Publisher: Telltale Games
Developer: Telltale Games
System requirements: Windows XP/Vista/Win 7/Mac OS 10.5 or newer, 2.0 GHz CPU, 1 GB RAM, 128 MB DirectX 8.1-compliant graphics card (not recommended for Macs with integrated graphics), DirectX 8.1-compliant sound card, DirectX 9.0c or better
Release date: July 20, 2010
The gleefully odd story of the otherworldly Devil’s Toybox continues in Sam and Max Season 3 Episode 4: Beyond the Alley of the Dolls, the next chapter in the tale of the plucky Freelance Police vs. aliens and occult forces bent on world domination. And while all of the stuff that makes these games so entertaining is here, you also might find yourself bashing your head on your desk in frustration more than you might have done in previous installments.
As in the previous two episodes, Alley picks up pretty much where the story left off. The irascible diner owner Grandpa Stinky and his text message-obsessed granddaughter are having a plate-throwing fight when Sam, Max and alien space gorilla Gen. Skunkape rush into the diner, followed closely by a seething horde of Max clones, clad only in colorful biker shorts. Our heroes and their reluctant companions board up the windows, block the doors and try to hold back the mostly naked dog-men. When Sam and Max finally escape, they try to figure out who created the clones and for what purpose.

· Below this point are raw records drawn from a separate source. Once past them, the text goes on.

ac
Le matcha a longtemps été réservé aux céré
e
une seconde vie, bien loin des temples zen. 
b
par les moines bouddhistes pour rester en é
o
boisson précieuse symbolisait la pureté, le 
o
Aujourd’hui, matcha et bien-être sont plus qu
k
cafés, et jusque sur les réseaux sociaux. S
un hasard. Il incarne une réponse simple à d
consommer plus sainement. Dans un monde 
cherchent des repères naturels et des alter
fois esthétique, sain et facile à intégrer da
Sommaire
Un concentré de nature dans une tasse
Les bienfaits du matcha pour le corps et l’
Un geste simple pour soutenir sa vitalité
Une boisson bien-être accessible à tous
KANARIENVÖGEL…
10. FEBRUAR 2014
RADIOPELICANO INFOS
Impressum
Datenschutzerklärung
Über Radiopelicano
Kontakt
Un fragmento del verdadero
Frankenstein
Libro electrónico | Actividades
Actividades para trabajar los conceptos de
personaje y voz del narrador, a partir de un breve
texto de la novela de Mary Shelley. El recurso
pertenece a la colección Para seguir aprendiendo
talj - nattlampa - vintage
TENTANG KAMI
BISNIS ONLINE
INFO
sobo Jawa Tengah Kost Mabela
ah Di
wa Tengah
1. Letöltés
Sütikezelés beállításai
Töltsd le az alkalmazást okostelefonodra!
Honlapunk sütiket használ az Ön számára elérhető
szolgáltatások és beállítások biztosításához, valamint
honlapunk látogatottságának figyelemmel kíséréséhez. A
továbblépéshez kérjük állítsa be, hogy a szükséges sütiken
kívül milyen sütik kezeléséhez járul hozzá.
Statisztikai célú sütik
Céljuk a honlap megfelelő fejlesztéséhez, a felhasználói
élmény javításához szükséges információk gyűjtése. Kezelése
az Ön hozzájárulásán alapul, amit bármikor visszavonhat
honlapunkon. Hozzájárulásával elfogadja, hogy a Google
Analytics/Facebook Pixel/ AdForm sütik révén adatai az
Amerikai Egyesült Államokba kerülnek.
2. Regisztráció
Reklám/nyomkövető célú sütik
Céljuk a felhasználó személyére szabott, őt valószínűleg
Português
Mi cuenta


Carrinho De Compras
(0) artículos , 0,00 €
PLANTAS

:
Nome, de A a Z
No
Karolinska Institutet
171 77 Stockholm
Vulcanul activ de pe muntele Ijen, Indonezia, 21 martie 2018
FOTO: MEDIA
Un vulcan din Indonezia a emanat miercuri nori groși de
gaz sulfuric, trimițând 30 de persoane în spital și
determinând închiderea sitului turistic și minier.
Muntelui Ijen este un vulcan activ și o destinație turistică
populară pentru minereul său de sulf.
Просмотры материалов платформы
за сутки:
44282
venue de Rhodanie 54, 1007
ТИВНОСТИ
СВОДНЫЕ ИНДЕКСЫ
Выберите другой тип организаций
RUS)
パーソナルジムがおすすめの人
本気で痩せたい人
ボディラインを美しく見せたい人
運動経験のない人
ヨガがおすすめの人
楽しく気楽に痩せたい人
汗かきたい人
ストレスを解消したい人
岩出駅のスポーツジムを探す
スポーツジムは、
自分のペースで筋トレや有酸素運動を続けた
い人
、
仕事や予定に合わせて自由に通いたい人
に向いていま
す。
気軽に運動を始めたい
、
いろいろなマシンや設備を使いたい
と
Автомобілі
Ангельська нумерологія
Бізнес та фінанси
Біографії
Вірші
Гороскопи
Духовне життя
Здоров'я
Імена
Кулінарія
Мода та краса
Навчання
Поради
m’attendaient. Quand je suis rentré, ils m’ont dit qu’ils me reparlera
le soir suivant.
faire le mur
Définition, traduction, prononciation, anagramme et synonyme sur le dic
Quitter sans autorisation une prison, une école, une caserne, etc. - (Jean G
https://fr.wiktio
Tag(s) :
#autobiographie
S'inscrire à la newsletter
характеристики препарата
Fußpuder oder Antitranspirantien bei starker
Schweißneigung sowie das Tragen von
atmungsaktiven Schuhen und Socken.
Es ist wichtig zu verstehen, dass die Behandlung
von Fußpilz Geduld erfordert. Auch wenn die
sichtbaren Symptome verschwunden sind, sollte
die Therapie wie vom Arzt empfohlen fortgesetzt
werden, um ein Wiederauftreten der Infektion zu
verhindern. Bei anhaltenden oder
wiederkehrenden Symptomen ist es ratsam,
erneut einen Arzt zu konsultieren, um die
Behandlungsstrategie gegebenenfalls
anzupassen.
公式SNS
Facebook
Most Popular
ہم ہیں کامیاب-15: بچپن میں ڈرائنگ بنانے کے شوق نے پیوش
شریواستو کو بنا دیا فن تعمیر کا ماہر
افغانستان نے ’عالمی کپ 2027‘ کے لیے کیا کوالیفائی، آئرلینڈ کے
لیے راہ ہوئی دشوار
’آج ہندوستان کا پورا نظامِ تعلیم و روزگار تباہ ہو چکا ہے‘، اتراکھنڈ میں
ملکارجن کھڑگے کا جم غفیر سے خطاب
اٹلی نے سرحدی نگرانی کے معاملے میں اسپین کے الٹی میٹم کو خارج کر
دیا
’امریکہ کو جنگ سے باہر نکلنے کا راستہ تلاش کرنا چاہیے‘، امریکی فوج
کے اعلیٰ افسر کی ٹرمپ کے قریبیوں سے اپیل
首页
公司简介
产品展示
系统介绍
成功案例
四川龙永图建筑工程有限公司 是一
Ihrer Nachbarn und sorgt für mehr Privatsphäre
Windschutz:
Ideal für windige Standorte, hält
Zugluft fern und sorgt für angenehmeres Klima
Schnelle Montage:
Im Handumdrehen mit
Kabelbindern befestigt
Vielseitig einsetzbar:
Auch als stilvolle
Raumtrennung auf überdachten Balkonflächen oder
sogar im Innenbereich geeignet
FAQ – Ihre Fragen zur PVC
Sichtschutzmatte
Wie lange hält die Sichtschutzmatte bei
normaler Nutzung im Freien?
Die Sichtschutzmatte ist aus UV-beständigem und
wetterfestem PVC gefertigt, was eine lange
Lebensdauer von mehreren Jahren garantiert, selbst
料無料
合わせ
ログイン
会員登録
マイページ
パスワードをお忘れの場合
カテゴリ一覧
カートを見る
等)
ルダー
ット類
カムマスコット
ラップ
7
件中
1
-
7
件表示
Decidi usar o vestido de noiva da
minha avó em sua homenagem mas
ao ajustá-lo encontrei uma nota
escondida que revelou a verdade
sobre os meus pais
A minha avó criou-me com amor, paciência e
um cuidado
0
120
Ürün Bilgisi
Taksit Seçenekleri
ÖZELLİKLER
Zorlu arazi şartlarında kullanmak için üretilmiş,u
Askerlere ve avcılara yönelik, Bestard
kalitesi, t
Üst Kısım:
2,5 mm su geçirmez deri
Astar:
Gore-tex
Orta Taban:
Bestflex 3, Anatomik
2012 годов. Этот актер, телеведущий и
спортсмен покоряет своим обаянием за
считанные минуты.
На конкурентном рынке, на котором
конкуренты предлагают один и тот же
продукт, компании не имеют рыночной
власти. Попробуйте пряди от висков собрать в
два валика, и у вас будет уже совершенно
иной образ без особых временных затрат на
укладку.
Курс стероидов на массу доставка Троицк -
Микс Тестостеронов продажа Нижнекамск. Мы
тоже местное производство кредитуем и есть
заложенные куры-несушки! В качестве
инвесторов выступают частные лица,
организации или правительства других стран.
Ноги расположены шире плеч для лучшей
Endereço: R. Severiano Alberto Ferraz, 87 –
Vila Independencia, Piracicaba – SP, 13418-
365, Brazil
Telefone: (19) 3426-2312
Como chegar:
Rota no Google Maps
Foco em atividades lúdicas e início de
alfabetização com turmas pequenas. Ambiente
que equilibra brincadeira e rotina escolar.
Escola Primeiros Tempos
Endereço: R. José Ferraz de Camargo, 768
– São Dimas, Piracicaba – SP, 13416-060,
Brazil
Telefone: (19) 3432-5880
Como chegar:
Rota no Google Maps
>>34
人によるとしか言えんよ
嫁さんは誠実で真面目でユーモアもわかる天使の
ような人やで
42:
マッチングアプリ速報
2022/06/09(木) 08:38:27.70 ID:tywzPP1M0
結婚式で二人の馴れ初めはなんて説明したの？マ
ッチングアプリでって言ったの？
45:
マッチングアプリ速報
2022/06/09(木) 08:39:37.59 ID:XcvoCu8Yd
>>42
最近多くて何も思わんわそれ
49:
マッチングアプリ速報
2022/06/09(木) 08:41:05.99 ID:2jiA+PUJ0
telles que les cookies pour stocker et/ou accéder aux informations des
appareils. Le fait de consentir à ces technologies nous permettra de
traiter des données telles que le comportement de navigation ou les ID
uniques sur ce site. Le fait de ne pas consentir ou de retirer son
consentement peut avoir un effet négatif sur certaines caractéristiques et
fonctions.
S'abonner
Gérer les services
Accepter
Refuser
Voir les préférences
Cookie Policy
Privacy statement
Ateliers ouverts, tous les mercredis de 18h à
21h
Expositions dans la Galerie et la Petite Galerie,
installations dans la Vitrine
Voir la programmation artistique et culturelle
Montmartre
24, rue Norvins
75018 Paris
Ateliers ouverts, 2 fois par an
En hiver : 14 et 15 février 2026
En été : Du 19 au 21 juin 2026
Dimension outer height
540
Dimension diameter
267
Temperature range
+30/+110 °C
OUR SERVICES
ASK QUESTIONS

Not unexpectedly, the nuts and bolts of the game have not changed since the beginning of the series. Move Sam with the WASD keys, use the mouse to move the hand cursor around the environments. The cursor changes color when it touches something that can be collected or examined. Inventory is managed by the cardboard box icon in the corner of the screen; select an item with the mouse, then move it where you want it and click again. There’s no combining of items in inventory, unlike other point-and-click adventures, and there are very few items to manage, making it easier to concentrate on the story.
Max’s psychic powers are front and center once again this episode. Along with the now-familiar teleportation, future-divining and transformation abilities, Max also finds a magic deck of cards that makes him clairvoyant. These are skills that must be put into play to progress through the story; there are several puzzles that are unsolvable without them. Alley is obviously written with a classic horror theme in mind; there are many references to films such as The Omen, Night of the Living Dead and the like. The conversation system is excellent; dialogue threads are greyed out when they are completed, something that many more sophisticated games still haven’t been able to figure out. And, as usual, the script is filled with the snarky humor that we’ve come to expect from Telltale.
But this time, you’d better have your thinking caps firmly in place. The game starts you off with a puzzle that’s so obtuse that you’re likely to stumble around for a long time before lucking upon the answer; not even the built-in hint system is much help. Once you get past that, the story moves along at a good pace, but the game’s major puzzles are the most frustrating of the season so far; even with maximum hints, it took me almost six hours to finally get to the final battle that sets up the season’s final episode. And, surprisingly, Alley still has some of the little problems that have dogged this series (no pun intended) since the beginning: typos in the subtitles, cursors that change color when there’s nothing there to interact with, and a camera that sometimes makes it tough to click on desired characters or objects, or move where you want to go.
You have to give credit where it’s due: Telltale’s writers have done an excellent job of crafting a five-episode arc that continues to build in tension and excitement. Which is hard, since the series started out with the Earth in danger of being conquered by alien apes. The writing is sharp and witty, the story is complex and entertaining, and the puzzles are still very satisfying to solve (especially in this episode, in which you’ll need a higher quotient of dumb luck than in the others). Episode 4: Beyond the Alley of the Dolls is a frustrating but involving step towards the final act in this increasingly strange and wonderful series.